There is a spiritual theme I find implicit throughout this book which might have been more fully developed. The book led me to think about the nature of human desire, about the relationship between sexuality and intimacy, and about frustration and unhappiness resulting from the lack of self-knowledge. The characters in this book are all lonely and all exhibit deep sexual frustration. The exploration of these issues suggests a consideration of the nature of desire, sexuality, change, and self-awareness that are profoundly explored in many religous traditions.

I didn't find the characters in this book fully bore the weight Murakami put upon them. The male narrator for me was the only appealing character in the book. Even here, I had trouble getting involved with a young man who remains deeply obsessed with a woman who rejects him physically in favor of a woman. Miu left me cold, and I didn't like Sumire. The book reads quickly and well, and is highly evocative in its spare prose. The book stayed me and stimulated by thought and reflection long after I had finished it.

Rating: 4 stars
Summary: Gravity of desire.
Review: In Murakami's _Sputnik Sweetheart_, people are in love as an exercise in connection (or the lack of it). Sumire (Violet) slouches into the novel as the unattainable object of desire for the narrator, but falls in love with Miu-- a woman 17 years her senior. Miu is endlessly loveable, but utterly unable to love, with her ability to connect lost to her years before in an incident that split her personality. Meanwhile the narrator desires the mother of one of his students, but keeps his heart set on Sumire, who is unable to see him as anything except a friend.

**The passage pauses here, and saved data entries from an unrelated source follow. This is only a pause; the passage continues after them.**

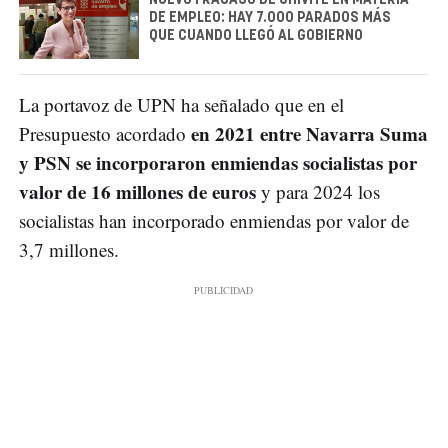
NUEVO FRACASO DE CHIVITE EN MATERIA
DE EMPLEO: HAY 7.000 PARADOS MÁS
QUE CUANDO LLEGÓ AL GOBIERNO
La portavoz de UPN ha señalado que en el
en 2021 entre Navarra Suma
Presupuesto acordado
y PSN se incorporaron enmiendas socialistas por
valor de 16 millones de euros
y para 2024 los
socialistas han incorporado enmiendas por valor de
3,7 millones.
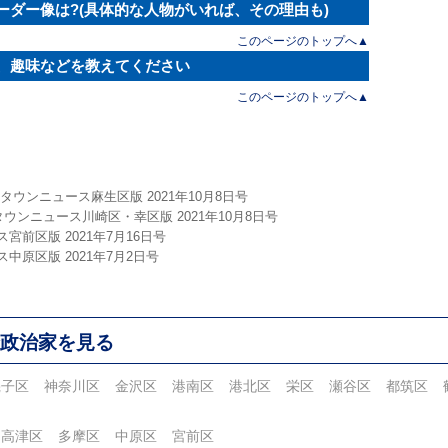
ーダー像は?(具体的な人物がいれば、その理由も)
このページのトップへ▲
き、趣味などを教えてください
このページのトップへ▲
ウンニュース麻生区版 2021年10月8日号
ウンニュース川崎区・幸区版 2021年10月8日号
前区版 2021年7月16日号
原区版 2021年7月2日号
政治家を見る
磯子区
神奈川区
金沢区
港南区
港北区
栄区
瀬谷区
都筑区
高津区
多摩区
中原区
宮前区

All the characters are split into their desire to love and their lack of ability to love. Murakami plays with that split and makes it literal through a skilful rendering of the realistic and surreal, and even the resolution of the novel is divided-- what connection is there between people besides at least looking at the same moon?

This is my second Murakami (_Norwegian Wood_ was the first) and it confirmed by view of him as an interesting writer whose work I'm going to continue reading. I found that I liked NW better, in that I was less convinced with how the surrealism was applied here-- seemed like it was already too much one way to change into another by the time that it was introduced. I was less than convinced by the ending, and perhaps even a little disappointed. Still, better than much that's out there and well worth the time to read. I'm going to try Wind-Up Bird Chronicle next.

Rating: 5 stars
Summary: Haruki what else can I say
Review: Huruki Murakami is one of the best authors out today. If you haven't read anything by him then I suggest Norweigan Wood. I think it is his best although all his novels are great including this one. You won't be disappointed with this purchase.

Rating: 4 stars
Summary: Murakami, but sparser than normal
Review: I really like the works of Haruki Murakami. He's among the most inventive and edgy novelists I've discovered for a while now. But Sputnik Sweetheart just wasn't up to his usual style. I suppose he was writing a minimalist novel this time around. It had his usual quirky style, but there just wasn't that much here.

How does one review a minimalist novel? (I'm using this word because someone in one of the other reviews used it. I wouldn't have come up with it myself, but it fits.) The basic plot is a guy loves a girl who doesn't love him, but instead loves an older married woman, whom she works for. The rest is style. I can't write much without giving something away, but there's also not much to give away.

I suppose if you like the Murakami style, you'll like this. It's reasonably enjoyable, but not deep or memorable. Nothing here will touch you, or make you feel anything. So read and enjoy, but don't expect much.

Rating: 5 stars
Summary: Weird story
Review: A weird and wonderful tale told by a narrator we later find who is known only as "K". His friend Sumire, meets an older woman, falls in love with her, then vanishes from a Greek island. It's unusual and leaves the reader with "What just happened?" question in his/her mind.